About that Henry Ford Hospital study…

A recent study of the effectiveness of Covid-19 treatments by researchers at the Henry Ford Hospital and Wayne State University (https://www.ijidonline.com/action/showPdf?pii=S1201-9712%2820%2930534-8) has received lots of attention and, in my opinion, at least partially unwarranted criticism. Representative examples of criticism include a story by STAT news ( A flawed Covid-19 study gets the White House’s attention–and the FDA may pay the price ) and recent comments by Dr. Anthony Fauci, director of the National Institute of Allergy and Infectious Diseases in Fauci: Henry Ford Health’s hydroxychloroquine study ‘flawed’.

Criticism of the paper is focussed on the need for carefully designed randomized clinical trials (RCT) to assess the effect of a treatment. Of course RCT is an essential, well-known and well-understood mathematical technique and should be the primary method of treatment assessment. But carefully conducted, matched retrospective analyses are important too.

Unfortunately, the first set of results in the paper (Tables 1 and 2 and Figure 1) present comparison statistics on the raw data. These comparisons are weak and inferences from them not easy to make. Figure 1, for instance, illustrates survival curves comparing unmedicated and HCQ- and AZM-medicated subjects. But because these data are unmatched, and most of the HCQ-medicated patients also received steroid treatment, we can’t really tell from this picture if the differences in the curves are due to HCQ or to steroid therapy. This is one of Dr. Fauci’s main criticisms.
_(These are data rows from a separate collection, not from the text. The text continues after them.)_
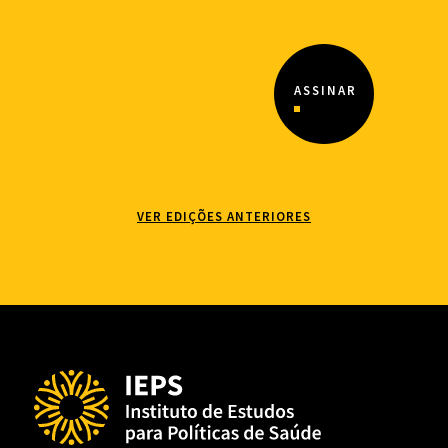
VER EDIÇÕES ANTERIORES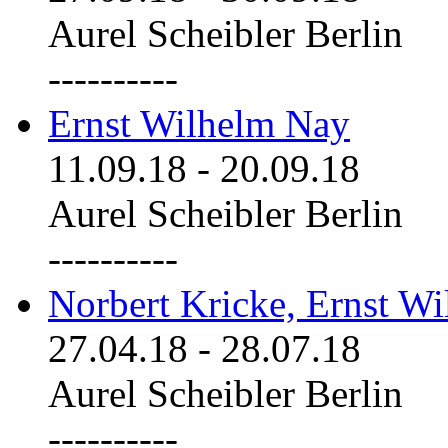
Aurel Scheibler Berlin
----------
Ernst Wilhelm Nay
11.09.18
-
20.09.18
Aurel Scheibler Berlin
----------
Norbert Kricke, Ernst W
27.04.18
-
28.07.18
Aurel Scheibler Berlin
----------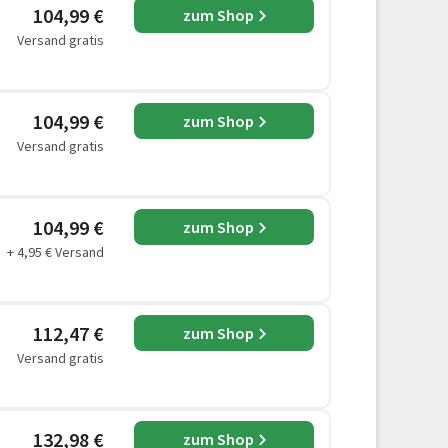
104,99 €
zum Shop
Versand gratis
104,99 €
zum Shop
Versand gratis
104,99 €
zum Shop
+ 4,95 € Versand
112,47 €
zum Shop
Versand gratis
132,98 €
zum Shop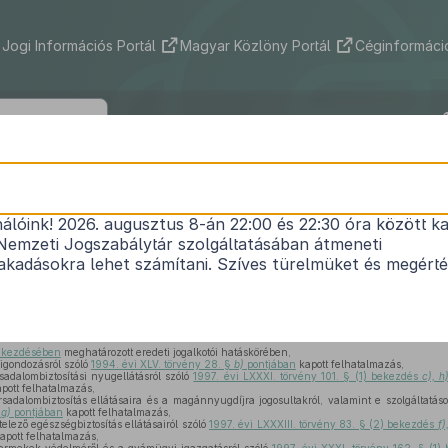
Jogi Információs Portál
Magyar Közlöny Portál
Céginformáció
311/2017. (X. 31.) Korm. rendelet
nálóink! 2026. augusztus 8-án 22:00 és 22:30 óra között ka
Nyugdíjbiztosítási Főigazgatóságnak a Magyar Ál
Nemzeti Jogszabálytár szolgáltatásában átmeneti
vadásához kapcsolódó egyes kormányrendeletek m
kadásokra lehet számítani. Szíves türelmüket és megért
Hatályos: 2017. 11. 01. – 2017. 11. 01.
bekezdésében
meghatározott eredeti jogalkotói hatáskörében,
igondozásról szóló
1994. évi XLV. törvény 28. §
b)
pontjában
kapott felhatalmazás,
sadalombiztosítási nyugellátásról szóló
1997. évi LXXXI. törvény 101. § (1) bekezdés
c), h)
pott felhatalmazás,
sadalombiztosítás ellátásaira és a magánnyugdíjra jogosultakról, valamint e szolgáltatás
s
g)
pontjában
kapott felhatalmazás,
elező egészségbiztosítás ellátásairól szóló
1997. évi LXXXIII. törvény 83. § (2) bekezdés
f)
apott felhatalmazás,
I worry that the recent kerfuffle about this paper unfairly diminishes the importance of carefully designed retrospective cohort studies that use matching methods to help make inferences about data. The STAT News piece acknowledges the utility of retrospective analyses but also pointedly states that, “Again and again (retrospective studies) have been wrong.” Careful though–one can find cases of treatments approved using evidence from clinical trials that were later found harmful largely through retrospective analysis. Matching methods can provide important, large-scale, confirmation of treatment effectiveness in the real-world, and can also catch pathological edge-cases not thought of in the clinical trials. Matching methods applied to retrospective data are powerful and immensely useful mathematical tools.


"The goal of matching is to create a data set that looks closer to one that
would result from a perfectly blocked (and possibly randomized) experiment." -- Gary King

Dr. Fauci’s criticism simply does not apply to the matched comparison shown in Tables 3 and 4 and Figure 2. The matching process in this example controls for steroid therapy between the treatment (given HCQ) and control (not given HCQ) arms. In those results, exactly 84 of 190 total subjects in each arm were given steroid therapy. That is the point of matching! Matched data control for differences between subjects, emulating a blocked design.

Because so many subjects received steroid therapy in this study, it was hard for the matching process to find lots of subjects not given steroids. This is part of the reason for the large reduction in study size, from over 2500 total subjects to less than 400 in the matched study. But in this case the reduction in study size allows us to draw a much better-informed inference about treatment effect independently of steroid therapy.

To be sure, there are three areas the paper could improve on. In particular:

  1. As already mentioned, the comparison statistics in the first set of analyses in Tables 1, 2 and Figure 1 are misleading because they were run on un-matched data. They probably should not be stated at all, or perhaps in an appendix.
  2. The matching method is 1:1 propensity-score based, but little else is described. A more thorough description of the precise matching methodology should be stated. It’s possible that more modern methods could be applied, like coarsened-exact matching or genetic algorithm matching.
  3. Data were matched on dichotomous variables, illustrated in Table 3. That might be fine. Even so, the output of the matched data should show more descriptive statistics on each arm for underlying continuous variables. For example consider subject age, a continuous variable that is known to be important in the outcome of this disease. The matching criterion was Age >= 65 years (yes or no). The output of the matching process should show us at least the mean and median age from each arm. Instead, we only get the count of subjects in each arm meeting the Age >= 65 cutoff. Without more descriptive statistics shown for the matched data, we don’t have good sense of how well-balanced the matching output really is.

I strongly believe that, rather than dismiss this paper as “flawed” we should appreciate the interesting result shown in Figure 2, understanding that it represents only 190 HCQ-treated subjects. And then we should discuss ways to expand the idea of carefully matched, retrospective analysis to much larger sets of data!